Three years ago on this day, Roger was futzing around with an incriminating pen. That was the hottest action in the casino. Now? We have full-force, Blofeld-by-way-of-Marvel insanity. To the layman, the question is, “My God, how will this possibly appeal to housewives?” But the optimist in me is heartened that an interesting story, theatrically told, with an emphasis on people over effects, is universally appealing. Although this episode is lead-lined with exposition, the world of the soap opera is one in which exposition can be the most satisfying form of payoff. 871 satisfies richly. Does the mirror shtick make complete sense? No. But they at least mention Doppelgangers prior to this, and we officially get Our Barnabas back, finally reuniting the band. On top of that, we get Josette back in a big way. Again, more payoff. That story move teeters on the verge of, “Man, this again?” but never plunges over the edge, instead delivering in the most sincere way the series ever would.

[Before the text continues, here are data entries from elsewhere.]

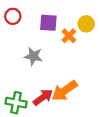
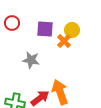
yellow circle: (86, 24) -> (72, 30), moved
orange arrow: (65, 91) -> (60, 92), turned 105

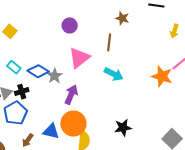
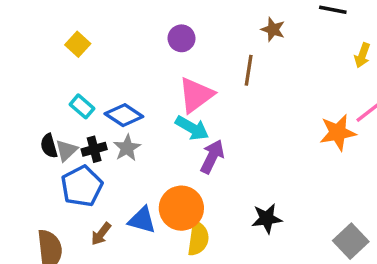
cyan arrow: (114, 74) -> (192, 128), moved
gray star: (55, 76) -> (127, 148), moved
orange star: (162, 76) -> (338, 133), turned -30
purple arrow: (71, 95) -> (212, 157), moved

Jonathan Frid’s sober take on the Doppelganger adventure provides believable footing for this incredibly fanciful outing to rise, and Thayer David’s melancholic interpretation of Quentin trapped keeps the story’s humanity at the forefront. Thanks to that, Lara Parker and David Selby cast spells and gloat over imagined victories with a rabid enthusiasm native to 1890’s melodrama. Well done. Roger Davis, on the other hand, makes a lot of noise, but I’m unsure how deeply he connects with the text on this one. Selby’s final skull, as Petofi contemplates the future, is perhaps the wildest moment of acting on the show, and pretty much eclipses all other memories.

Also, let’s keep score. Barnabas is human again for the third time. He’ll remain so until the Leviathans make the mistake of thinking the powers of the Nosferatu are a curse.

On this day in 1969, the Soviets launched the Soyuz 7 spacecraft. 

Tuesday, October 10, 2017

Dark Shadows meets Outlander

Jonathan Frid and Grayson Hall made brief, unexpected appearances on the Oct. 8 episode of OUTLANDER on Starz. It's been a while since I've seen the series (and even then, only the first few episodes of season one) and have to admit ... I don't know what the hell is going on here. It appears the show is now/momentarily set in the late 1960s? That is, if the presence of Hall, Frid, DARK SHADOWS and a color television set are evidence of anything.

Below is a clip from the episode, titled “Freedom & Whisky.” I suspect this isn't so much a jab at the absurdity of DARK SHADOWS as it is the absurdity of OUTLANDER's own wandering narrative. After all, both are cut from the same tradition of time-hopping, gloomy, "women running from houses" gothic romance. This is just OUTLANDER asserting that it's part of the same family tree as SHADOWS, and I'm cool with that.